- usaid.gov
VIVAnews - Hingga hari ini Markas Besar Kepolisian RI belum bisa menyelesaikan kasus dugaan manipulasi data Pilkada Halmahera Barat, Maluku Utara.
Menurut Juru Bicara Polri, Inspektur Jenderal Saud Usman Nasution, ada kendala medan yang harus ditempuh untuk melakukan penyelidikan dan memeriksa saksi-saksi di sana. Kendala lain adalah cuaca.
"Polres Halmahera itu daerah susah. Mau ke sana tidak segampang yang kita kira. Jangan bayangkan Halmahera seperti Jakarta yang setiap saat ada transportasi dan kondisi cuaca juga mempengaruhi," kata Saud di Mabes Polri, Selasa 15 November 2011.

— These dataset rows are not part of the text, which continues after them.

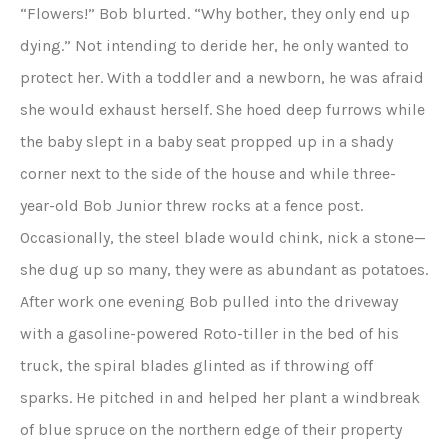
“Flowers!” Bob blurted. “Why bother, they only end up
dying.” Not intending to deride her, he only wanted to
protect her. With a toddler and a newborn, he was afraid
she would exhaust herself. She hoed deep furrows while
the baby slept in a baby seat propped up in a shady
corner next to the side of the house and while three-
year-old Bob Junior threw rocks at a fence post.
Occasionally, the steel blade would chink, nick a stone—
she dug up so many, they were as abundant as potatoes.
After work one evening Bob pulled into the driveway
with a gasoline-powered Roto-tiller in the bed of his
truck, the spiral blades glinted as if throwing off
sparks. He pitched in and helped her plant a windbreak
of blue spruce on the northern edge of their property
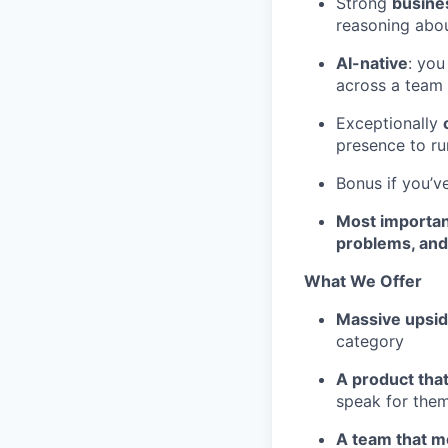
Strong
busines
reasoning abou
AI-native
: you
across a team
Exceptionally
presence to ru
Bonus if you’v
Most important
problems, and 
What We Offer
Massive upsi
category
A product that
speak for them
A team that 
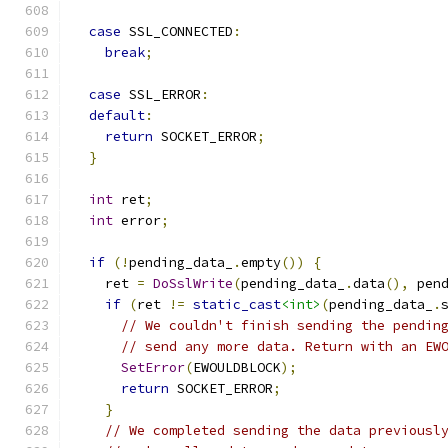
case
 SSL_CONNECTED
:
break
;
case
 SSL_ERROR
:
default
:
return
 SOCKET_ERROR
;
}
int
 ret
;
int
 error
;
if
(!
pending_data_
.
empty
())
{
    ret 
=
DoSslWrite
(
pending_data_
.
data
(),
 pen
if
(
ret 
!=
static_cast
<int>
(
pending_data_
.
// We couldn't finish sending the pendin
// send any more data. Return with an EW
SetError
(
EWOULDBLOCK
);
return
 SOCKET_ERROR
;
}
// We completed sending the data previousl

Sejauh ini, polisi telah memeriksa lima saksi. Mereka berasal dari Maluku Utara dan Maluku Barat. Salah satu saksi adalah Ketua KPUD Provinsi Maluku Utara. Empat saksi lainnya komisioner KPUD Halmahera Barat. Pemeriksaan ini berkaitan dengan perbedaan pendapat jumlah perolehan suara.
Selain memeriksa lima saksi, polisi juga sudah menyita dokumen-dokumen pelaksanaan sidang pleno saat itu.
Kemelut panjang Pilkada Malut berawal dari sengketa hasil penghitungan hasil Pilkada Malut di tiga kecamatan di Kabupaten Halmahera Barat pada November 2007. Sengketa suara itu tidak bisa diselesaikan KPU di tingkat provinsi, sehingga diambil alih KPU Pusat.
KPU Pusat kemudian melakukan penghitungan hasil Pilkada Maluku Utara dan menetapkan pasangan Abdul Gafur-Aburrahim Fabanyo sebagai pemenang Pilkada Malut.
Pengambilalihan ini ternyata tidak menyelesaikan masalah. Ketua KPU Provinsi Maluku Utara, Azis Khairie, bahkan menggugat Presiden Susilo Bambang Yudhoyono.
Khairie mempertanyakan kewenangan Yudhoyono yang telah mengangkat Thayib Armayin dan Abdul Gani Kasuba menjadi Gubernur dan Wakil Gubernur Maluku Utara.